Project Home
Project Home
Documents
Documents
Wiki
Wiki
Discussion Forums
Discussions
Project Information
Project Info
wiki1325: Future_Kernel_Introspection (Version 9)

Kernel Introspection: A proposal#

What's here#

  1. Background
  2. What is it


Background#


Some customers have been asking us for special interfaces into the kernel so they can read ever increasing amounts of information of the like currently provided by debug_process_t and debug_thread_t (<sys/debug.h>). The motivation has been so customers can write high-availability and monitoring system to control their networks. Such a HA control might want to:
  1. Identify and limit CPU and memory hogs
  2. Identify and limit FD (open file) hogs
  3. Identify over users of shared memory objects
  4. Identify threads in mutex-deadlocks
  5. Identify thread who's memory and cpu behavoir is unusual (based on history)

Although memory and cpu hogs are well-limited by adaptive partitioning, they are not currently easy to identify. So customers writing sophisticated (aka "bondange-and-domination") high-availablity controllers still need to read this sort of information from the kernel; need to read it for all processes; and need to read it in as quickly as possible. These requests are not well served by the current one-request-at-a-time devctls like DCMD_PROC_STATUS and DCMD_PROC_TIDSTATUS(see pidin_proc.c for example usage).

Then someone asked why we didnt use the MMU to map all of kernel memory so apps could read whatever they want. After we picked ourselves off the floor, we did realize that this question represented the essential dilema. QNX is a microkernel operating system. That meas we have as small a foot print as possible and we have an api which forms a very hard barrier between the kernel and the outside world. That architecture (which we think is way-cool) also means that it will always be a struggle to get lots of interesting stats out of the kernel: it's its effectively asking us to enlarge the kernel and make its immune system (api) more porous.
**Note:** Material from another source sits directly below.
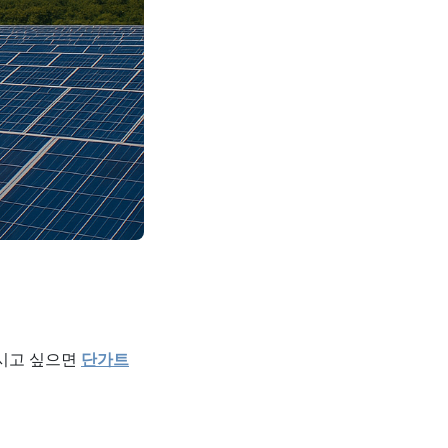
보시고 싶으면
단가트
So this wiki records the proposal, brainstorms, and fevered ramblings as way to find a way to provide better accesses to interesting kernel data, without causing the kernel to bloat into, ... expletive deleted..., well, some other kind of operating system.

What is it#


An approach to provide enough visiblity into kernel states to allow customers to build hog detection and system health reporting systems. Inspired by CISCO's request that we support a set of custom devctls they wrote to allow their high-availablity layer, Wdsysmon, sufficent visibility into the kernel.